# DIRECTIONS FOR THIS TASK
In full and without change, retype the records.

(Source data)

::::::::::

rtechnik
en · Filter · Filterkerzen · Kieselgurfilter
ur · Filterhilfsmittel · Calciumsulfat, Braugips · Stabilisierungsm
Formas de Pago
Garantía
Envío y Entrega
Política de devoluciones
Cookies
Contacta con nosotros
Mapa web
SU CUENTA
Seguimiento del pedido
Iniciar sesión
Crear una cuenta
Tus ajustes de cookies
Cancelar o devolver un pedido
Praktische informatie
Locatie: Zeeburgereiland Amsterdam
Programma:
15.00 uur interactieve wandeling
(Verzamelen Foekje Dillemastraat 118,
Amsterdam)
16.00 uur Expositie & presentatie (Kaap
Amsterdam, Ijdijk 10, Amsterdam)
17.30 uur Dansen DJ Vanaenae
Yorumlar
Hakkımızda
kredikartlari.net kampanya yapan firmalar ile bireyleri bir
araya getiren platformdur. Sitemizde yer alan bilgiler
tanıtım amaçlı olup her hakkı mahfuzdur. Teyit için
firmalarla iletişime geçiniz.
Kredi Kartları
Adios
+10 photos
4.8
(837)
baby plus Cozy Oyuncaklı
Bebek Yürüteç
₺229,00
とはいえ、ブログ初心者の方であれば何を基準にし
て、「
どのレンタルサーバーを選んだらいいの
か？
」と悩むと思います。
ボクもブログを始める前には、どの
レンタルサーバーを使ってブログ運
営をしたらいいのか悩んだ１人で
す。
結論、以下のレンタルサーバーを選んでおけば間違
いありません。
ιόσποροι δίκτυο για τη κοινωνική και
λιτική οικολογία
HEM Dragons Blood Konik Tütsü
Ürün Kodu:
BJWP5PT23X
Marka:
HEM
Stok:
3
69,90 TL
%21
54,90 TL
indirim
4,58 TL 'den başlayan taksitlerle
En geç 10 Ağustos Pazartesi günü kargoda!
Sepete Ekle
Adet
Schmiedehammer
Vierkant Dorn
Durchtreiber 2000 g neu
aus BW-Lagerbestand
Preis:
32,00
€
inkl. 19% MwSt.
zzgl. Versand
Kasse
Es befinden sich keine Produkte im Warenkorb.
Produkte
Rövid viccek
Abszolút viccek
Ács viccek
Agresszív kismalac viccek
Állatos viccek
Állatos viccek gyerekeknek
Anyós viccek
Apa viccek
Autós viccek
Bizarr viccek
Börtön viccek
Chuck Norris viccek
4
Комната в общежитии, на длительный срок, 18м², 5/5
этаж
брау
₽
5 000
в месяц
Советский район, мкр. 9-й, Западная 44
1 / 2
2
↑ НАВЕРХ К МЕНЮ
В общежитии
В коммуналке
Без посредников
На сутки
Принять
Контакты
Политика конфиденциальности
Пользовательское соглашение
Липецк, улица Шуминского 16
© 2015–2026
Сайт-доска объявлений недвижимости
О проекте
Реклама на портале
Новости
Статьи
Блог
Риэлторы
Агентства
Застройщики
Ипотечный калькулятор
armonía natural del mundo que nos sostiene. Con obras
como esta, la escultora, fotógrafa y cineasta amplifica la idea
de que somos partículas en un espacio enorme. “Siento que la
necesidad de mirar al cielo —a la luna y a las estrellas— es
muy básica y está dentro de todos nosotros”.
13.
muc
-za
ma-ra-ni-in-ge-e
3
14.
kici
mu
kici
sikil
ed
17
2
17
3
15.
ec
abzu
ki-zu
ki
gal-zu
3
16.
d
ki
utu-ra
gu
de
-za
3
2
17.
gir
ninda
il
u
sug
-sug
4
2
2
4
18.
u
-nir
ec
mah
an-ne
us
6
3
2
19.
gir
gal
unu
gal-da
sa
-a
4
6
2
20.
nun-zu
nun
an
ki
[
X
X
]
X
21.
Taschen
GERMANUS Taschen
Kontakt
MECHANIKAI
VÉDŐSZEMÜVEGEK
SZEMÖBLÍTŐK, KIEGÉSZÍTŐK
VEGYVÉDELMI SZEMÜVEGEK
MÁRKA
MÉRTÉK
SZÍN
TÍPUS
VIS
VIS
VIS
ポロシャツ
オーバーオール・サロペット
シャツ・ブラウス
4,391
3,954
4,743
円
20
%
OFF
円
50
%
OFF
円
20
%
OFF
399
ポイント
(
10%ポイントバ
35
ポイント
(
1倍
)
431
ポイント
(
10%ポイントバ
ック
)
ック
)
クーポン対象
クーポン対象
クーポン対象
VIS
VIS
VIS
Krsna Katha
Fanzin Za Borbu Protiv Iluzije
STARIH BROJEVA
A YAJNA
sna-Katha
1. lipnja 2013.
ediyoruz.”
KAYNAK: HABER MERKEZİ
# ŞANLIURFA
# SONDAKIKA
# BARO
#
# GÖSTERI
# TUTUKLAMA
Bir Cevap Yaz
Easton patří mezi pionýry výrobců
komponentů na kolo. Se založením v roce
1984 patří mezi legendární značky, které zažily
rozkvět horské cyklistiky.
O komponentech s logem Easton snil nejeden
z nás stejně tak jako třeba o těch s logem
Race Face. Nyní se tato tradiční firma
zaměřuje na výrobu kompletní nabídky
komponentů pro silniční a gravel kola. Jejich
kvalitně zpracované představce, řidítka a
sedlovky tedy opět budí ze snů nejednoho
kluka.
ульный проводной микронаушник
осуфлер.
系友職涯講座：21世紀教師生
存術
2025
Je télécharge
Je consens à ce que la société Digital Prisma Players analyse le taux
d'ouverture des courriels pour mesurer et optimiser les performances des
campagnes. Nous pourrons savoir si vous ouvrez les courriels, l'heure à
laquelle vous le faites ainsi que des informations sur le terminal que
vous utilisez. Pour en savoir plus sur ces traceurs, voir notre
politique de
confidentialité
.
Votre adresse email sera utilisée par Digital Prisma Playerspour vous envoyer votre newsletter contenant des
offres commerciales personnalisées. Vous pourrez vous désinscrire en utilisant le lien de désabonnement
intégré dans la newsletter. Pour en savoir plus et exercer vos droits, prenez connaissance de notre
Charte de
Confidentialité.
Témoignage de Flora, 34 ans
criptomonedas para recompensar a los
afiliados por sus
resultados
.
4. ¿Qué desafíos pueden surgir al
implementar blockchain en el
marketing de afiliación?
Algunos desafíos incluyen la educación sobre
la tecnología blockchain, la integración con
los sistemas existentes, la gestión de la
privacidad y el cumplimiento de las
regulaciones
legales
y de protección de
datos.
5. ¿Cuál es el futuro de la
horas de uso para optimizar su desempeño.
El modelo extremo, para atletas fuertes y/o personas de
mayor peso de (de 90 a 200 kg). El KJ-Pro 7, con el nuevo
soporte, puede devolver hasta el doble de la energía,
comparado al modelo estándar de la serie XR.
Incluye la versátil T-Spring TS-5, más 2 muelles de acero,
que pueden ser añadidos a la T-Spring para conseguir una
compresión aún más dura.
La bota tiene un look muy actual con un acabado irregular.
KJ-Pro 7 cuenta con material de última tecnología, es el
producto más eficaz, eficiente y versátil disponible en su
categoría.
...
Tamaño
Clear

::::::::::

# ANSWER TO THE PROBLEM
rtechnik
en · Filter · Filterkerzen · Kieselgurfilter
ur · Filterhilfsmittel · Calciumsulfat, Braugips · Stabilisierungsm
Formas de Pago
Garantía
Envío y Entrega
Política de devoluciones
Cookies
Contacta con nosotros
Mapa web
SU CUENTA
Seguimiento del pedido
Iniciar sesión
Crear una cuenta
Tus ajustes de cookies
Cancelar o devolver un pedido
Praktische informatie
Locatie: Zeeburgereiland Amsterdam
Programma:
15.00 uur interactieve wandeling
(Verzamelen Foekje Dillemastraat 118,
Amsterdam)
16.00 uur Expositie & presentatie (Kaap
Amsterdam, Ijdijk 10, Amsterdam)
17.30 uur Dansen DJ Vanaenae
Yorumlar
Hakkımızda
kredikartlari.net kampanya yapan firmalar ile bireyleri bir
araya getiren platformdur. Sitemizde yer alan bilgiler
tanıtım amaçlı olup her hakkı mahfuzdur. Teyit için
firmalarla iletişime geçiniz.
Kredi Kartları
Adios
+10 photos
4.8
(837)
baby plus Cozy Oyuncaklı
Bebek Yürüteç
₺229,00
とはいえ、ブログ初心者の方であれば何を基準にし
て、「
どのレンタルサーバーを選んだらいいの
か？
」と悩むと思います。
ボクもブログを始める前には、どの
レンタルサーバーを使ってブログ運
営をしたらいいのか悩んだ１人で
す。
結論、以下のレンタルサーバーを選んでおけば間違
いありません。
ιόσποροι δίκτυο για τη κοινωνική και
λιτική οικολογία
HEM Dragons Blood Konik Tütsü
Ürün Kodu:
BJWP5PT23X
Marka:
HEM
Stok:
3
69,90 TL
%21
54,90 TL
indirim
4,58 TL 'den başlayan taksitlerle
En geç 10 Ağustos Pazartesi günü kargoda!
Sepete Ekle
Adet
Schmiedehammer
Vierkant Dorn
Durchtreiber 2000 g neu
aus BW-Lagerbestand
Preis:
32,00
€
inkl. 19% MwSt.
zzgl. Versand
Kasse
Es befinden sich keine Produkte im Warenkorb.
Produkte
Rövid viccek
Abszolút viccek
Ács viccek
Agresszív kismalac viccek
Állatos viccek
Állatos viccek gyerekeknek
Anyós viccek
Apa viccek
Autós viccek
Bizarr viccek
Börtön viccek
Chuck Norris viccek
4
Комната в общежитии, на длительный срок, 18м², 5/5
этаж
брау
₽
5 000
в месяц
Советский район, мкр. 9-й, Западная 44
1 / 2
2
↑ НАВЕРХ К МЕНЮ
В общежитии
В коммуналке
Без посредников
На сутки
Принять
Контакты
Политика конфиденциальности
Пользовательское соглашение
Липецк, улица Шуминского 16
© 2015–2026
Сайт-доска объявлений недвижимости
О проекте
Реклама на портале
Новости
Статьи
Блог
Риэлторы
Агентства
Застройщики
Ипотечный калькулятор
armonía natural del mundo que nos sostiene. Con obras
como esta, la escultora, fotógrafa y cineasta amplifica la idea
de que somos partículas en un espacio enorme. “Siento que la
necesidad de mirar al cielo —a la luna y a las estrellas— es
muy básica y está dentro de todos nosotros”.
13.
muc
-za
ma-ra-ni-in-ge-e
3
14.
kici
mu
kici
sikil
ed
17
2
17
3
15.
ec
abzu
ki-zu
ki
gal-zu
3
16.
d
ki
utu-ra
gu
de
-za
3
2
17.
gir
ninda
il
u
sug
-sug
4
2
2
4
18.
u
-nir
ec
mah
an-ne
us
6
3
2
19.
gir
gal
unu
gal-da
sa
-a
4
6
2
20.
nun-zu
nun
an
ki
[
X
X
]
X
21.
Taschen
GERMANUS Taschen
Kontakt
MECHANIKAI
VÉDŐSZEMÜVEGEK
SZEMÖBLÍTŐK, KIEGÉSZÍTŐK
VEGYVÉDELMI SZEMÜVEGEK
MÁRKA
MÉRTÉK
SZÍN
TÍPUS
VIS
VIS
VIS
ポロシャツ
オーバーオール・サロペット
シャツ・ブラウス
4,391
3,954
4,743
円
20
%
OFF
円
50
%
OFF
円
20
%
OFF
399
ポイント
(
10%ポイントバ
35
ポイント
(
1倍
)
431
ポイント
(
10%ポイントバ
ック
)
ック
)
クーポン対象
クーポン対象
クーポン対象
VIS
VIS
VIS
Krsna Katha
Fanzin Za Borbu Protiv Iluzije
STARIH BROJEVA
A YAJNA
sna-Katha
1. lipnja 2013.
ediyoruz.”
KAYNAK: HABER MERKEZİ
# ŞANLIURFA
# SONDAKIKA
# BARO
#
# GÖSTERI
# TUTUKLAMA
Bir Cevap Yaz
Easton patří mezi pionýry výrobců
komponentů na kolo. Se založením v roce
1984 patří mezi legendární značky, které zažily
rozkvět horské cyklistiky.
O komponentech s logem Easton snil nejeden
z nás stejně tak jako třeba o těch s logem
Race Face. Nyní se tato tradiční firma
zaměřuje na výrobu kompletní nabídky
komponentů pro silniční a gravel kola. Jejich
kvalitně zpracované představce, řidítka a
sedlovky tedy opět budí ze snů nejednoho
kluka.
ульный проводной микронаушник
осуфлер.
系友職涯講座：21世紀教師生
存術
2025
Je télécharge
Je consens à ce que la société Digital Prisma Players analyse le taux
d'ouverture des courriels pour mesurer et optimiser les performances des
campagnes. Nous pourrons savoir si vous ouvrez les courriels, l'heure à
laquelle vous le faites ainsi que des informations sur le terminal que
vous utilisez. Pour en savoir plus sur ces traceurs, voir notre
politique de
confidentialité
.
Votre adresse email sera utilisée par Digital Prisma Playerspour vous envoyer votre newsletter contenant des
offres commerciales personnalisées. Vous pourrez vous désinscrire en utilisant le lien de désabonnement
intégré dans la newsletter. Pour en savoir plus et exercer vos droits, prenez connaissance de notre
Charte de
Confidentialité.
Témoignage de Flora, 34 ans
criptomonedas para recompensar a los
afiliados por sus
resultados
.
4. ¿Qué desafíos pueden surgir al
implementar blockchain en el
marketing de afiliación?
Algunos desafíos incluyen la educación sobre
la tecnología blockchain, la integración con
los sistemas existentes, la gestión de la
privacidad y el cumplimiento de las
regulaciones
legales
y de protección de
datos.
5. ¿Cuál es el futuro de la
horas de uso para optimizar su desempeño.
El modelo extremo, para atletas fuertes y/o personas de
mayor peso de (de 90 a 200 kg). El KJ-Pro 7, con el nuevo
soporte, puede devolver hasta el doble de la energía,
comparado al modelo estándar de la serie XR.
Incluye la versátil T-Spring TS-5, más 2 muelles de acero,
que pueden ser añadidos a la T-Spring para conseguir una
compresión aún más dura.
La bota tiene un look muy actual con un acabado irregular.
KJ-Pro 7 cuenta con material de última tecnología, es el
producto más eficaz, eficiente y versátil disponible en su
categoría.
...
Tamaño
Clear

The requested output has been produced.